Inyecciones de felicidad

Esta mañana, antes de enviar el artículo a edición, quise cerciorarme si el tema que escogí despertaba interés y pregunté a mi esposo, quien se encontraba en el baño rasurándose, si le gustaría tener en Miami un grupo de amigos para reunirse de vez en cuando. Con la cuchilla aún cortando su barba me respondió que sí le gustaría pero que no era su prioridad.

- ¿No te gustaría tener un grupo de amigos y salir de vez en cuando, como lo hacías en Suiza? Volví a insistir.
- Por unos segundos dejó de rasurarse y me miró con ojos perdidos.
- Sí, sí me gustaría, me respondió pensativo.

La intensidad de su trabajo, los viajes y quizá el hecho de que en Miami haya sido yo quien se ha encargado de la parte social en nuestra familia han influido a que no sienta todavía la falta que un nuevo grupo de amigos le pueda hacer.

Se que no siempre se tiene la suerte de encontrar un grupo afín a uno o de encajar en un grupo existente. Inclusive es posible que de tanto esperar a pertenecer a un grupo simpático se llegue a perder la motivación y las energías para hacer amistades. Recuerdo las veces que intenté hacer amistad con suizas, quienes por una razón u otra solo propiciaron a que en mis momentos libres prefiera volcarme a la lectura (en esa época estudié y leí más que nunca… ¡al menos eso fue positivo!).

Tomándolo en serio y sin querer criticar a nadie (porque esto de las afinidades no es cuestión de nacionalidades) nuestros intereses e ideas eran tan diversos, que lo único que lográbamos cuando estábamos juntas era ahuyentarnos más.
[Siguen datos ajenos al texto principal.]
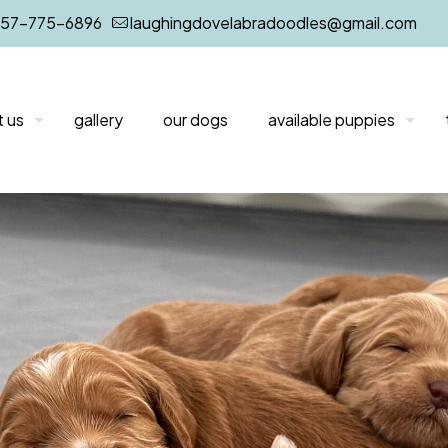
757-775-6896
laughingdovelabradoodles@gmail.com
 us
gallery
our dogs
available puppies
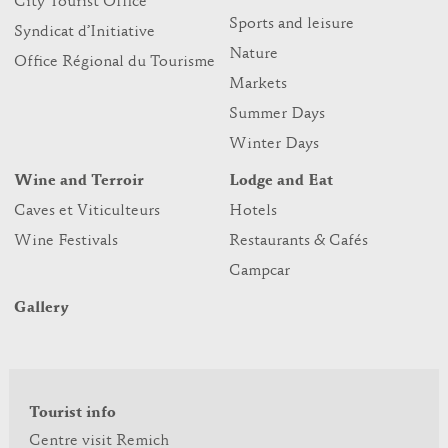
City Tourist Office
Sports and leisure
Syndicat d’Initiative
Nature
Office Régional du Tourisme
Markets
Summer Days
Winter Days
Wine and Terroir
Lodge and Eat
Caves et Viticulteurs
Hotels
Wine Festivals
Restaurants & Cafés
Campcar
Gallery
Tourist info
Centre visit Remich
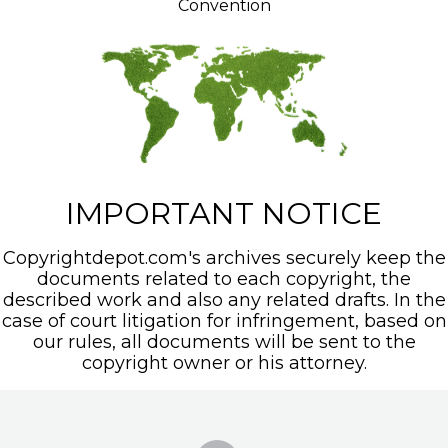
Convention
IMPORTANT NOTICE
Copyrightdepot.com's archives securely keep the
documents related to each copyright, the
described work and also any related drafts. In the
case of court litigation for infringement, based on
our rules, all documents will be sent to the
copyright owner or his attorney.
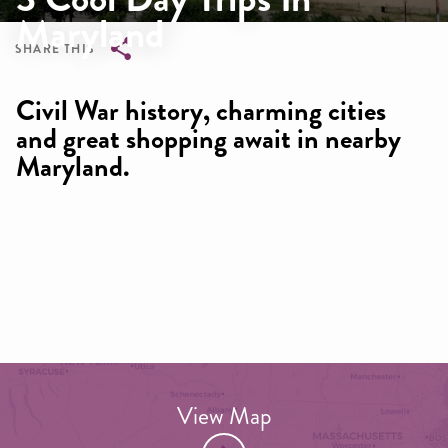
Maryland
SHARE THIS
Breadcrumb
Civil War history, charming cities
and great shopping await in nearby
Maryland.
View Map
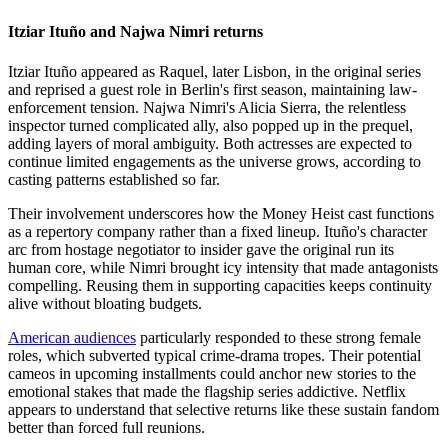
Itziar Ituño and Najwa Nimri returns
Itziar Ituño appeared as Raquel, later Lisbon, in the original series
and reprised a guest role in Berlin's first season, maintaining law-
enforcement tension. Najwa Nimri's Alicia Sierra, the relentless
inspector turned complicated ally, also popped up in the prequel,
adding layers of moral ambiguity. Both actresses are expected to
continue limited engagements as the universe grows, according to
casting patterns established so far.
Their involvement underscores how the Money Heist cast functions
as a repertory company rather than a fixed lineup. Ituño's character
arc from hostage negotiator to insider gave the original run its
human core, while Nimri brought icy intensity that made antagonists
compelling. Reusing them in supporting capacities keeps continuity
alive without bloating budgets.
American audiences
particularly responded to these strong female
roles, which subverted typical crime-drama tropes. Their potential
cameos in upcoming installments could anchor new stories to the
emotional stakes that made the flagship series addictive. Netflix
appears to understand that selective returns like these sustain fandom
better than forced full reunions.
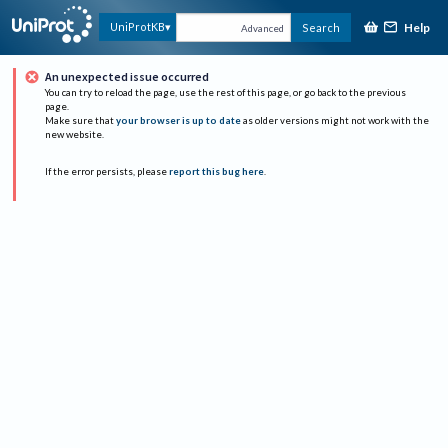
Help
UniProtKB
Search
Advanced
An unexpected issue occurred
You can try to reload the page, use the rest of this page, or go back to the previous
page.
Make sure that
your browser is up to date
as older versions might not work with the
new website.
If the error persists, please
report this bug here
.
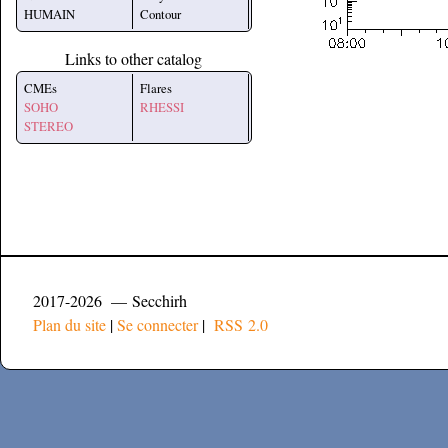
HUMAIN
Contour
Links to other catalog
CMEs
Flares
SOHO
RHESSI
STEREO
2017-2026 — Secchirh
Plan du site
|
Se connecter
|
RSS 2.0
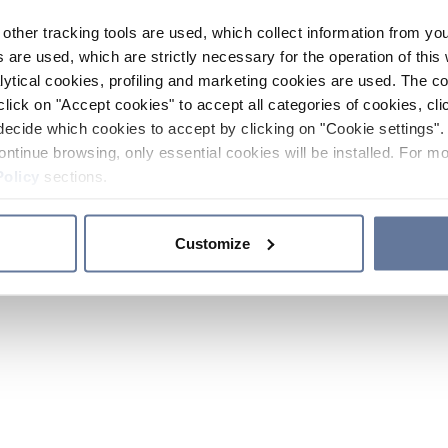
other tracking tools are used, which collect information from yo
 are used, which are strictly necessary for the operation of this 
ytical cookies, profiling and marketing cookies are used. The 
click on "Accept cookies" to accept all categories of cookies, cli
decide which cookies to accept by clicking on "Cookie settings". 
ontinue browsing, only essential cookies will be installed. For mo
Policy
sections.
Customize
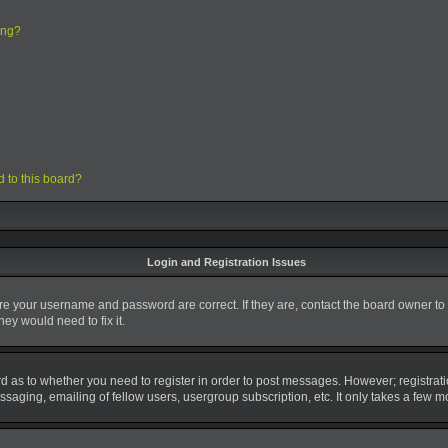
ing?
d to this board?
Login and Registration Issues
ure your username and password are correct. If they are, contact the board owner to
ey would need to fix it.
ard as to whether you need to register in order to post messages. However; registrati
saging, emailing of fellow users, usergroup subscription, etc. It only takes a few 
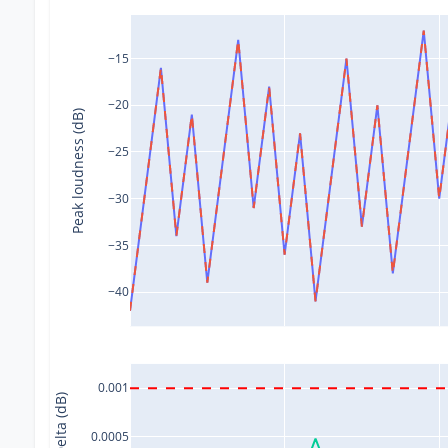
−15
−20
Peak loudness (dB)
−25
−30
−35
−40
0.001
Delta (dB)
0.0005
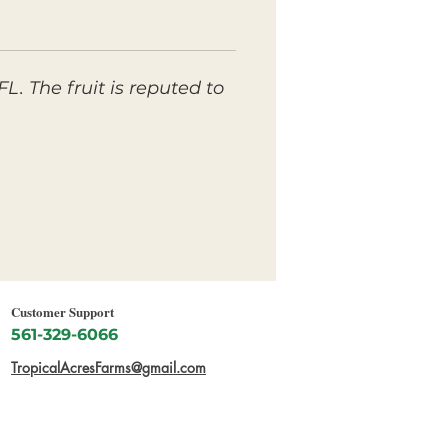
. The fruit is reputed to
Customer Support
561-329-6066
TropicalAcresFarms@gmail.com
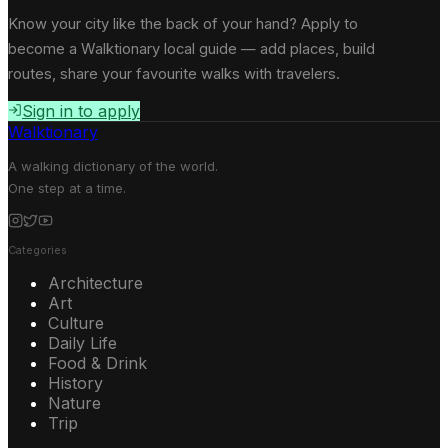
Know your city like the back of your hand? Apply to
become a Walktionary local guide — add places, build
routes, share your favourite walks with travelers.
Sign in to apply
Walktionary
A walking dictionary of the world.
One step at a time.
Categories
Architecture
Art
Culture
Daily Life
Food & Drink
History
Nature
Trip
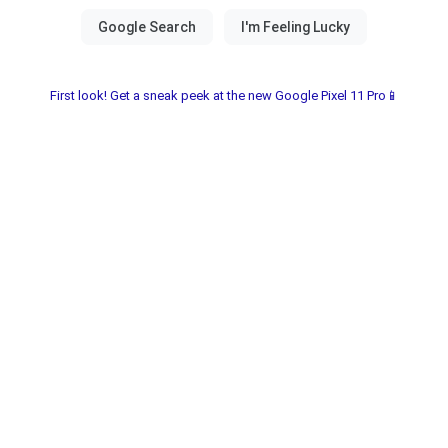
First look! Get a sneak peek at the new Google Pixel 11 Pro📱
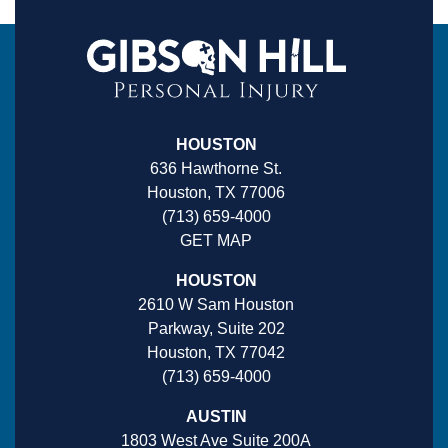
HOUSTON
636 Hawthorne St.
Houston, TX 77006
(713) 659-4000
GET MAP
HOUSTON
2610 W Sam Houston
Parkway, Suite 202
Houston, TX 77042
(713) 659-4000
AUSTIN
1803 West Ave Suite 200A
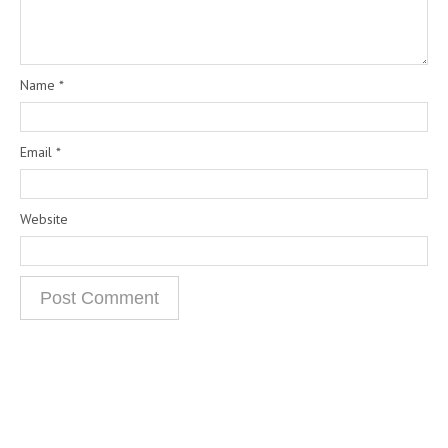
Name
*
Email
*
Website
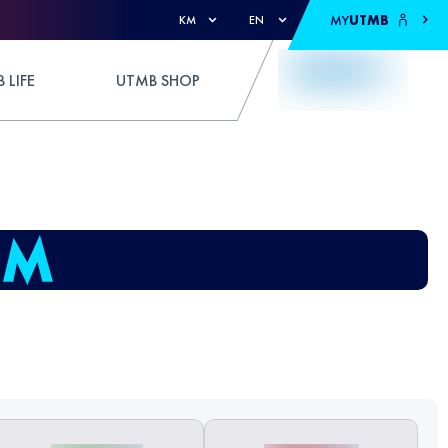
MY
UTMB
KM
EN
 LIFE
UTMB SHOP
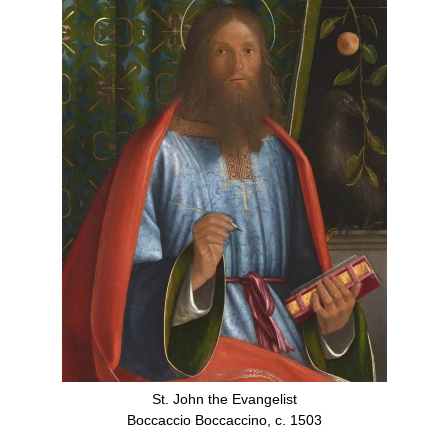
St. John the Evangelist
Boccaccio Boccaccino, c. 1503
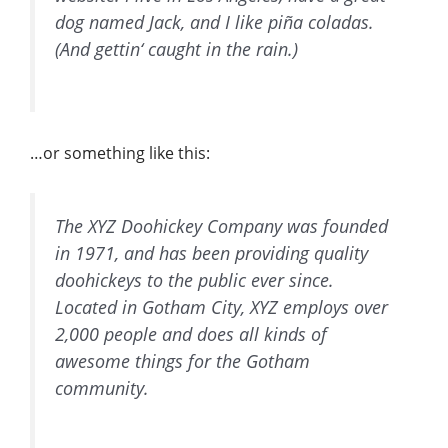
dog named Jack, and I like piña coladas.
(And gettin‘ caught in the rain.)
…or something like this:
The XYZ Doohickey Company was founded
in 1971, and has been providing quality
doohickeys to the public ever since.
Located in Gotham City, XYZ employs over
2,000 people and does all kinds of
awesome things for the Gotham
community.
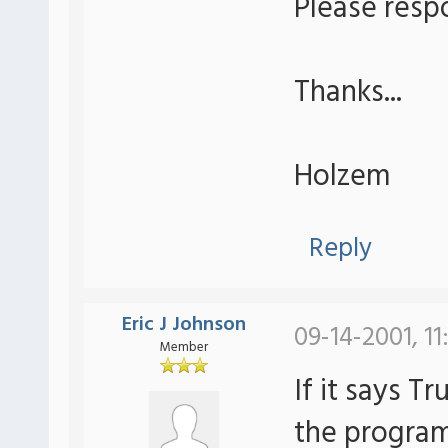
Please resp
Thanks...
Holzem
Reply
Eric J Johnson
09-14-2001, 11
Member
If it says T
the program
Después de varios años, la tortilla al fin se dio la vuelta y la búsqueda terminó. Tuve la suerte de hacer parte de un grupo de latinoamericanas afines a mí. Esas reuniones llegaron a significar para mí inyecciones de felicidad. Las necesitaba, eran espacios para motivarme y motivar, para compartir inquietudes, recelos, ideas y para desconectarme de mi trabajo. Todas ganábamos. A todas nos sentaba bien disfrutar de un buen momento de calma e interesantes conversaciones.

Desde que llegué a Miami supe que si había algo que no podía volver a hacer, era esperar varios años hasta hacer parte de un grupo así. Quizá fue eso lo que me motivó a tomar la iniciativa y motivar a otras mujeres a conformar un grupo que ahora se compone de norteamericanas y extranjeras de todas las profesiones.

Es martes y hoy como todos los meses nos reuniremos. Mi muesli está listo, lo preparé con leche evaporada y puse miel en vez de azúcar. Elsi traerá unas almojábanas (pan de queso colombiano) que al salir del horno invadirán la casa con un olor que nuevamente nos hechizará. De la fruta se encargará Janine, porque se ha enamorado del sabor azucarado del plátano y la papaya tropical madurados en el árbol. Cristy, que por su profesión no tiene tiempo para detallitos culinarios (piloto de avión), se ocupará de comprar el cheescake que más se le ha parecido al que hacía su abuelita. La reunión es en la casa de Mónica, a ella le gusta el detalle y disfruta cuando sus invitados se sienten a gusto en su casa. Después de dos horas de buena comida y discusión, todas regresaremos a nuestros trabajos y tareas con nuevas motivaciones y energías. El primer paso se dio, no fue necesario buscar lejos ni esperar tanto. Todo fue cuestión de sobrepasar barreras y tomar la iniciativa.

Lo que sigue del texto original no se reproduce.